Project Title: Kentucky Craft History and Education Association Indexing Grant
Grant Award: $2,340
Project Director/Institution: Bob Gates, Kentucky Craft History and Education Association
Repository: Kentucky Historical Society
Project Description:
The Kentucky Craft History and Education Association will use OHMS to index the Craft Luminary Project, 78 hours of recorded video interviews with craft artists, craft organization representatives and craft conservationists who have had an impact on craft development in Kentucky. This will allow the collection to be shared on the Kentucky Historical Society’s website.

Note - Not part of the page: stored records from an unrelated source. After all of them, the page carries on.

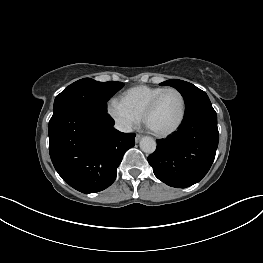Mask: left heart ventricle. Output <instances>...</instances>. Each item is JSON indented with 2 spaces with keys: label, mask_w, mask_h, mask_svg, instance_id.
I'll list each match as a JSON object with an SVG mask.
<instances>
[{
  "label": "left heart ventricle",
  "mask_w": 263,
  "mask_h": 263,
  "mask_svg": "<svg viewBox=\"0 0 263 263\" xmlns=\"http://www.w3.org/2000/svg\"><path fill=\"white\" fill-rule=\"evenodd\" d=\"M182 110L180 96L169 91L162 96L154 111L148 118L150 128L163 131L171 128L179 119Z\"/></svg>",
  "instance_id": "obj_1"
}]
</instances>
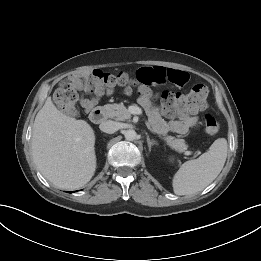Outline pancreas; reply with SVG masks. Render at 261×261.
Segmentation results:
<instances>
[{
    "instance_id": "obj_1",
    "label": "pancreas",
    "mask_w": 261,
    "mask_h": 261,
    "mask_svg": "<svg viewBox=\"0 0 261 261\" xmlns=\"http://www.w3.org/2000/svg\"><path fill=\"white\" fill-rule=\"evenodd\" d=\"M104 109L107 112L108 117L118 120L125 121L131 118V114L128 109L122 104H107L104 106ZM152 130L162 136L166 141L167 145L179 153L187 152L188 146L185 144L184 139H178L172 136H168L165 131L161 130L155 121L150 122Z\"/></svg>"
}]
</instances>
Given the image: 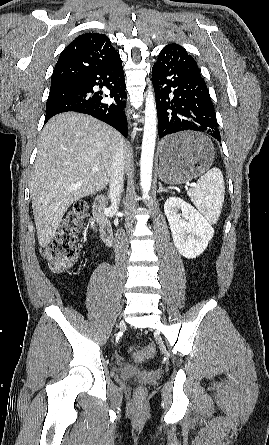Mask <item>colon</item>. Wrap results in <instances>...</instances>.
<instances>
[{
	"label": "colon",
	"instance_id": "colon-1",
	"mask_svg": "<svg viewBox=\"0 0 269 445\" xmlns=\"http://www.w3.org/2000/svg\"><path fill=\"white\" fill-rule=\"evenodd\" d=\"M86 209L84 201L75 202L67 210L52 242L42 250L43 257L55 270L68 269L76 262L79 254L78 233L83 225ZM130 352L136 360L143 362L154 355L155 349L148 345L144 348H132ZM138 392L142 394L143 389L139 388Z\"/></svg>",
	"mask_w": 269,
	"mask_h": 445
}]
</instances>
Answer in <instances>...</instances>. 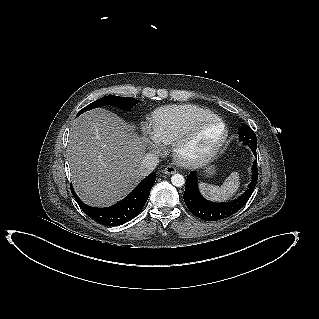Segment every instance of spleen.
Instances as JSON below:
<instances>
[{
	"instance_id": "obj_1",
	"label": "spleen",
	"mask_w": 319,
	"mask_h": 319,
	"mask_svg": "<svg viewBox=\"0 0 319 319\" xmlns=\"http://www.w3.org/2000/svg\"><path fill=\"white\" fill-rule=\"evenodd\" d=\"M239 187L240 176L238 172H232L221 187L207 183L199 184L201 194L212 201H226L230 199L235 195Z\"/></svg>"
}]
</instances>
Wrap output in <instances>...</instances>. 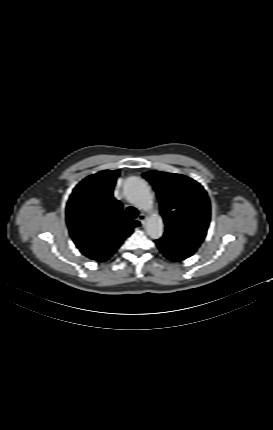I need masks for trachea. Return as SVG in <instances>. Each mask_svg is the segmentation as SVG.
Returning a JSON list of instances; mask_svg holds the SVG:
<instances>
[{"label": "trachea", "mask_w": 273, "mask_h": 430, "mask_svg": "<svg viewBox=\"0 0 273 430\" xmlns=\"http://www.w3.org/2000/svg\"><path fill=\"white\" fill-rule=\"evenodd\" d=\"M138 216V210L134 207H128L126 209L125 217L126 220L135 219Z\"/></svg>", "instance_id": "obj_1"}]
</instances>
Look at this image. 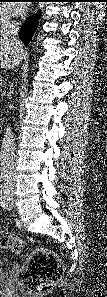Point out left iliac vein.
<instances>
[{
  "mask_svg": "<svg viewBox=\"0 0 107 297\" xmlns=\"http://www.w3.org/2000/svg\"><path fill=\"white\" fill-rule=\"evenodd\" d=\"M6 209H12L13 208V198L11 195H8L7 198H6V205L5 207Z\"/></svg>",
  "mask_w": 107,
  "mask_h": 297,
  "instance_id": "left-iliac-vein-1",
  "label": "left iliac vein"
}]
</instances>
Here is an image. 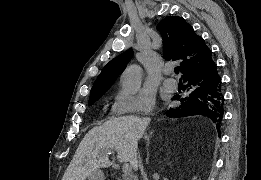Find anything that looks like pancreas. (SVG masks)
<instances>
[{"instance_id":"1","label":"pancreas","mask_w":261,"mask_h":180,"mask_svg":"<svg viewBox=\"0 0 261 180\" xmlns=\"http://www.w3.org/2000/svg\"><path fill=\"white\" fill-rule=\"evenodd\" d=\"M118 180H123V174H120V177L118 178Z\"/></svg>"}]
</instances>
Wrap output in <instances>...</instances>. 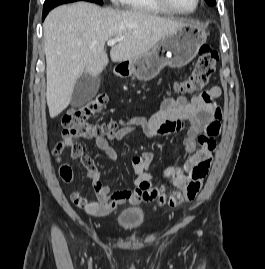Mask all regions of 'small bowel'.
Listing matches in <instances>:
<instances>
[{"mask_svg":"<svg viewBox=\"0 0 265 269\" xmlns=\"http://www.w3.org/2000/svg\"><path fill=\"white\" fill-rule=\"evenodd\" d=\"M220 94V88L212 86L191 99L166 98L160 109L148 120L138 118L122 122V128L118 132L95 137V145L106 158L116 161L118 155L111 146V141L122 140L136 130L143 131L148 137L166 136L184 130V124L187 122L183 144L189 160L184 168L165 172L166 180L179 187L186 196L191 185L200 189L208 175L216 148L215 135L208 134V129L213 122H218L220 126L221 110L215 103ZM70 150L72 158L78 160L86 169L96 194V201H89L80 191L71 194L73 204L86 213L106 216L121 205H138L152 200L148 194L152 182L148 171L153 160L151 152L143 151L132 159L136 174L133 189L111 191L102 183L101 171L92 158L83 153L82 146L75 141Z\"/></svg>","mask_w":265,"mask_h":269,"instance_id":"c3829d8e","label":"small bowel"}]
</instances>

Project Title: Kentucky County Judge Project
Grant Award: $2,580
Project Director/Institution: Crystal Allen-Daniels
Repository: Eastern Kentucky University
Project Description:
The Kentucky County Judge Project will index a collection of oral history interviews of Kentucky County Judges. The collection spans the state of Kentucky and focuses on the judicial referendum of 1975. It contains 126 interviews and 86 hours of audio. The digitized files will be indexed and uploaded to Eastern Kentucky University’s Oral History Center site.

Project Title: Small Towns Indexing Project: Burgin, Junction City, Ravenna, and Silver Grove
Grant Award: $1,707
Project Director/Institution: Heather Hoskins
Repository: Eastern Kentucky University
Project Description:
The Small Towns Project (STP) consists of 377 interviews that were conducted in small towns across Kentucky. The grant will cover the indexing of 66 STP interviews totaling 56.9 hours. The interviews cover a wide range of significant historical themes and topics, such as memories of the Great Depression and World War II; military service records and experiences; education trends and practices; religious life; and, local governments, businesses and industries. All interviews will be indexed using OHMS and will be posted on the William H. Berge Oral History Center website.

Project Title: The Bosnia Project
Grant Award: $1,590
Project Director/Institution: Kaitlyn Berle
Repository: TBD
Project Description:
The Bosnia Project oral history project is a collection of interviews the Kentucky Folklife Program conducted from September 2015 to February 2016. The project aims to document the Bosnian-American community of Bowling Green, Kentucky. Nearly 10 percent of the city’s population is Bosnian-American. Oral history interviews center on the interviewees’ experiences of the Bosnian war, their refugee experience from Bosnia to the United States and their experience as Bosnian-Americans living in Bowling Green.